Work instruction:
The copy has to match the data exactly and leave out every picture.
-- Recorded data follows --
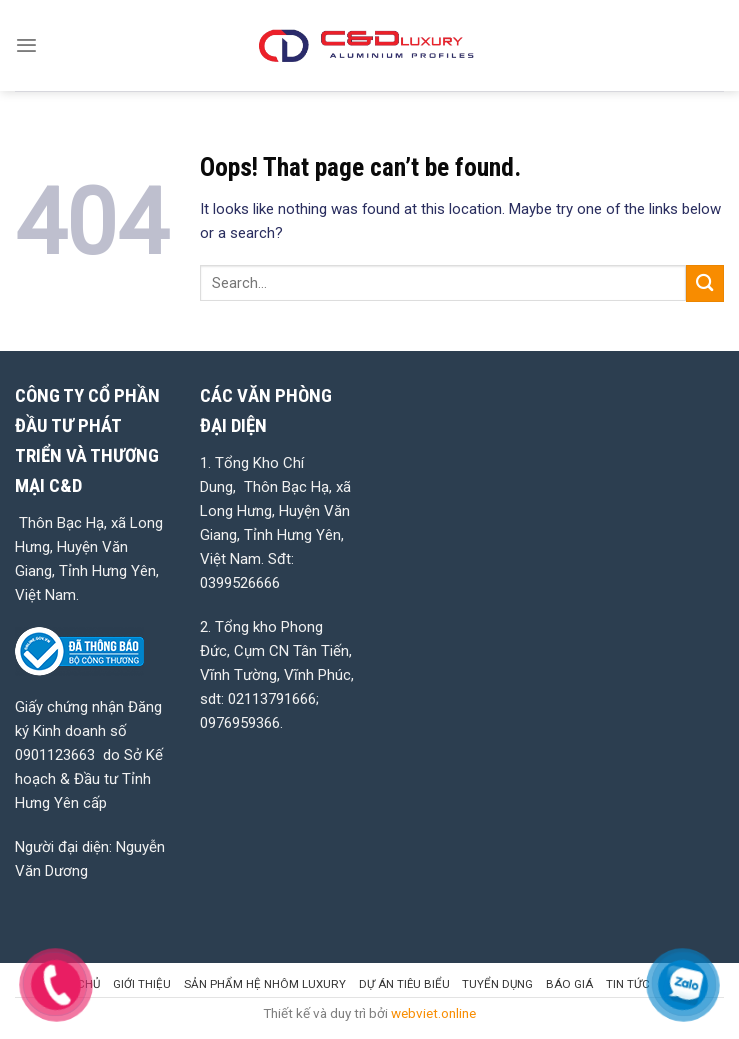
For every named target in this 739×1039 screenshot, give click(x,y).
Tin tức (628, 984)
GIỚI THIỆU (142, 984)
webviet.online (433, 1013)
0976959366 (240, 723)
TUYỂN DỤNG (497, 984)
-- Recorded data concluded --
Output below:
For every named target in this 739×1039 screenshot, give click(x,y).
Tin tức (628, 984)
GIỚI THIỆU (142, 984)
webviet.online (433, 1013)
0976959366 (240, 723)
TUYỂN DỤNG (497, 984)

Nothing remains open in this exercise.